As far as whether OPTIMIZE only improves performance on a query that utilizes the primary key index, that answer would almost certainly vary based on what storage engine is in use, and I'm afraid I wouldn't be able to answer that.
However, speaking of storage engines, if you do end up using OPTIMIZE, be aware that it doesn't like to run on InnoDB tables, so the command maps to ALTER and rebuilds the table, which might be a more expensive operation. Either way, the table locks during the optimizations, so be very careful about when you run it.
There are so many differences between MyISAM and InnoDB, I am splitting this answer in two:
MyISAM
FIXED has some meaning for MyISAM.
"Deleted rows are maintained in a linked list and subsequent INSERT operations reuse old row positions" applies to MyISAM, not InnoDB. Hence, for MyISAM tables with a lot of churn, OPTIMIZE can be beneficial.

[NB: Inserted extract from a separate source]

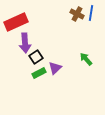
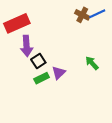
blue line: (91, 13) -> (97, 14), turned 56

In MyISAM, VAR plus DELETE/UPDATE leads to fragmentation.
Because of the linked list and VAR, a single row can be fragmented across the data file (.MYD). (Otherwise, a MyISAM row is contiguous in the data file.)
InnoDB
FIXED has no meaning for InnoDB tables.
For VAR in InnoDB, there are "block splits", not a linked list.
In a BTree, block splits stabilize at and average 69% full. So, with InnoDB, almost any abuse will leave the table not too bloated. That is, DELETE/UPDATE (with or without VAR) leads to the more limited BTree 'fragmentation'.

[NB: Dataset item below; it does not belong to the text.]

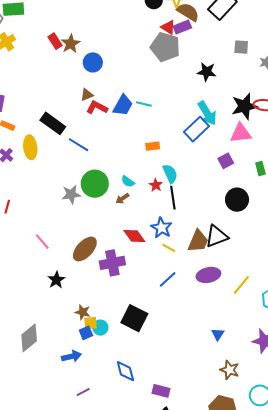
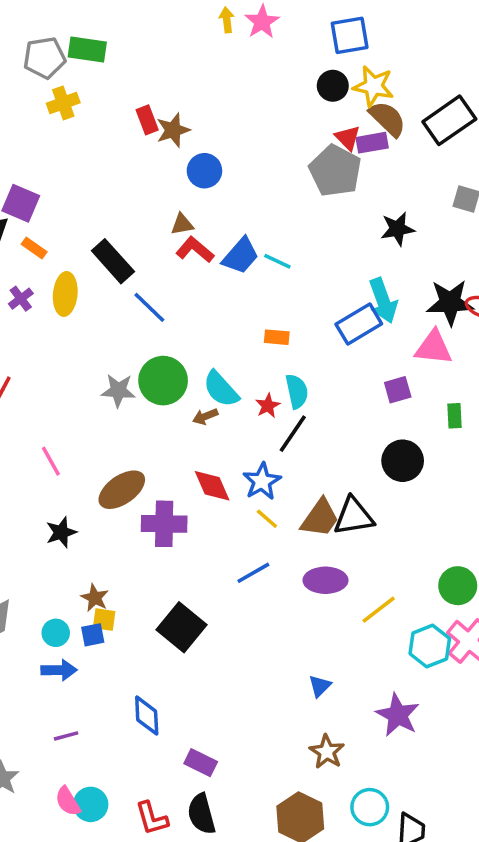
black star: (207, 72) -> (398, 229), turned -30
cyan semicircle: (128, 181) -> (221, 389), size x1.6
black line: (173, 198) -> (293, 434), turned 30
cyan circle: (100, 328) -> (56, 633), moved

In InnoDB, emptied blocks (16KB each) are put on a "free list" for reuse; they are not given back to the OS.
Data in InnoDB is ordered by the PRIMARY KEY, so deleting a row in one part of the table does not provide space for a new row in another part of the table. But, when a block is freed up, it can be used elsewhere.
Two adjacent blocks that are half empty will be coalesced, thereby freeing up a block.
Both
If you are removing "old" data (your 10%), then PARTITIONing is a much better way to do it. See my blog. It involves DROP PARTITION, which is instantaneous and gives space back to the OS, plus REORGANIZE PARTITION, which can be instantaneous.
OPTIMIZE TABLE is almost never worth doing.